As many know I expend a lot of energy railing against overselling of the microbiome. And one aspect of this is the misinformation that is out there regarding probiotics. Well, this looks like it might help provide an antidote to some of the BS that is out there: This is a crowdfunding effort to create a curated resource with information on scientific studies of probiotics.
From their site:
In his book, "Follow Your Gut", Dr. Rob Knight cited several examples of how your gut microbes can affect your mood, the functioning of your immune system and inflammatory diseases. He suggests that you consult your physician or pharmacist to recommend probiotics that have randomized, placebo controlled trials backing them or failing that, you can survey the latest research published in scientific journals yourself. I know this is not a simple task for the regular consumer. A master reference of probiotics that you can refer to when making decisions on what products to purchase would be a handy thing. Dr. Knight notes in his book, that "...no patient centered resource exists that compiles this data." If someone were to go ahead and do a google search for this information, you'd have to wade through a lot of marketing material from companies trying to sell you stuff. By focusing on the peer reviewed scientific literature, we eliminate all the marketing material. The research reports are then read and summarized by our scientists (curators) who put it in our reference database in a language you don't need to be an expert to undestand. My colleague, Dr. Stephan Schurer, of the University of Miami Medical School, and I have built databases as tools for researchers to search for new drugs. We built these by extracting & summarizing research published in scientific journals. We propose to use a similar approach to build the probiotics reference. The money we raise will go to purchasing subscriptions to the scientific journals (like Journal of Gastroenterology and Gut Pathology) so that we can download the relevant research articles. It also goes to pay the part time curators who will read the journals and enter the key information into the database and lastly it goes to the costs of hosting a website and licensing of necessary softwares. Please help us in any way you can. We greatly appreciate monetary pledges, but also we need you to tell your friends and spread the word about our project.Definitely seems like a worth project
Jonathan, you know I respect you in all three of your roles. Rockstar of microbiomes, champion of open access, and warrior for gender (and other) inequities in science.

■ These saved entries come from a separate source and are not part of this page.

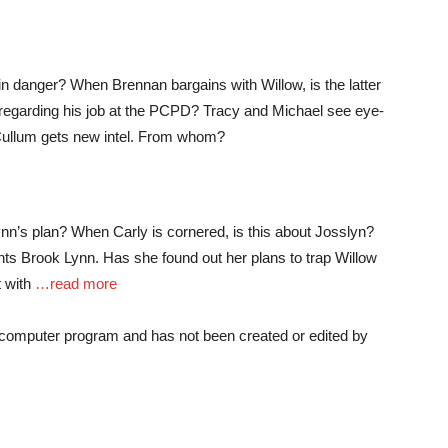
in danger? When Brennan bargains with Willow, is the latter
 regarding his job at the PCPD? Tracy and Michael see eye-
 Cullum gets new intel. From whom?
ynn’s plan? When Carly is cornered, is this about Josslyn?
nts Brook Lynn. Has she found out her plans to trap Willow
t with
…read more
a computer program and has not been created or edited by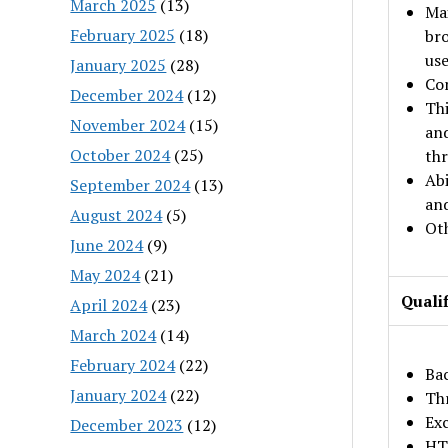
March 2025
(13)
Mai
February 2025
(18)
bro
use
January 2025
(28)
Com
December 2024
(12)
Thi
November 2024
(15)
and
October 2024
(25)
thr
Abi
September 2024
(13)
and
August 2024
(5)
Oth
June 2024
(9)
May 2024
(21)
Qualif
April 2024
(23)
March 2024
(14)
February 2024
(22)
Bac
January 2024
(22)
Thr
Exc
December 2023
(12)
HT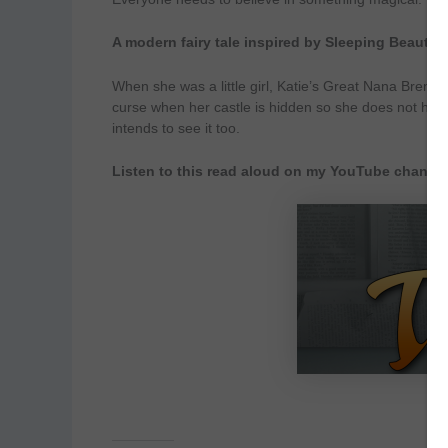
A modern fairy tale inspired by Sleeping Beauty
When she was a little girl, Katie’s Great Nana Brenn
curse when her castle is hidden so she does not hav
intends to see it too.
Listen to this read aloud on my YouTube channe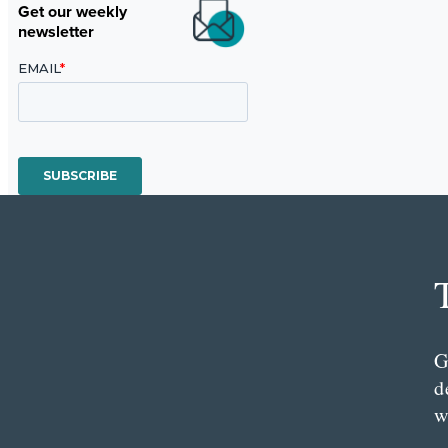
Get our weekly
newsletter
G
d
w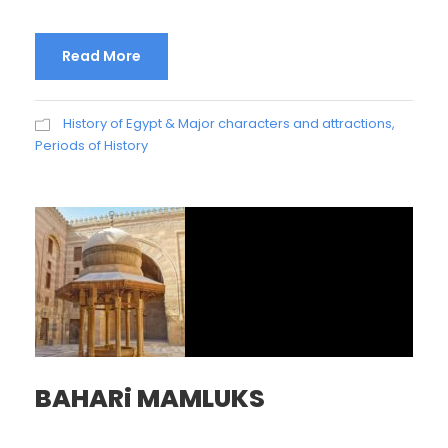
Read More
History of Egypt & Major characters and attractions
,
Periods of History
BAHARi MAMLUKS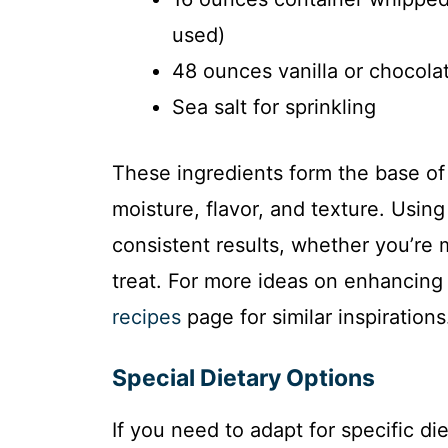
used)
48 ounces vanilla or chocolat
Sea salt for sprinkling
These ingredients form the base of
moisture, flavor, and texture. Usi
consistent results, whether you’re m
treat. For more ideas on enhancing
recipes
page for similar inspirations
Special Dietary Options
If you need to adapt for specific d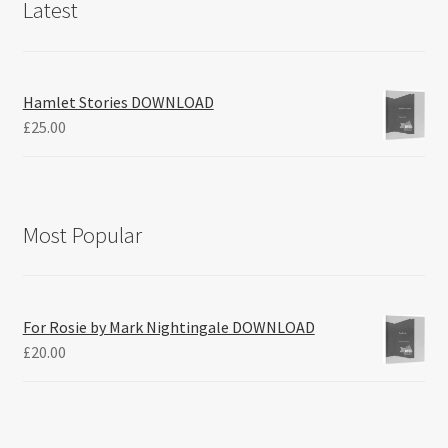
Latest
Hamlet Stories DOWNLOAD
£
25.00
Most Popular
For Rosie by Mark Nightingale DOWNLOAD
£
20.00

ReplyDeleteAnd this concept is critically important. But I take your recommendations serious because of the Troika of Good Roles. So I looked at this. And the proposal is for 5k to 'kind of, you know, take out subscriptions to journals'. There is no disclosed plan for hosting and updating, ensuring credible and critical oversight, maintaining and nourishing a sustainable activity, nor any other aspect that has any hope of providing the important resource they allude to. I WANT such a resource. I WANT to see snake oil poured out and called out. I WANT thoughtful, tested and reliable microbial interventions to be considered as a new norm in health. And I was ready to put my money into such an activity. Then I looked at it. I couldn't find the strategic plan. Couldn't find the budget (umm....journals, really?)...nor CVs of the promoters.
5000 dollars to do what exactly? I won't pay for 1% of it. To make and run this thing with the degree of professionalism it will require to ensure quality is an expensive undertaking. The kind of thing that NLM does through NCBI utterly brilliantly. But then you notice that the 'perk' for investment include:
Super Reg's Kamboocha recipe and a 12 months access to the ProBX database.
Well that's reassuring that we're funding a paywalled database. Where's the business plan? Where's the public good component?
C'mon Jonathan. Don't squander your insanely great brand endorsement without helping us understand why you spruik something. I TRUST you. I LIKE you. I even ADMIRE you. I WANT this resource. But I can't find any evidence that I'd get such a resource through this venture. What did I miss?
I have nothing really to back up my support of this. A colleague sent me the link. It seemed like a good cause. And they were not trying to raise too much money. I don't know the people. But given that it was 5K and that the product could be useful, it seemed worth some small risk. But now that you have dug into it, I am, well, not overjoyed with their plan, to say the least.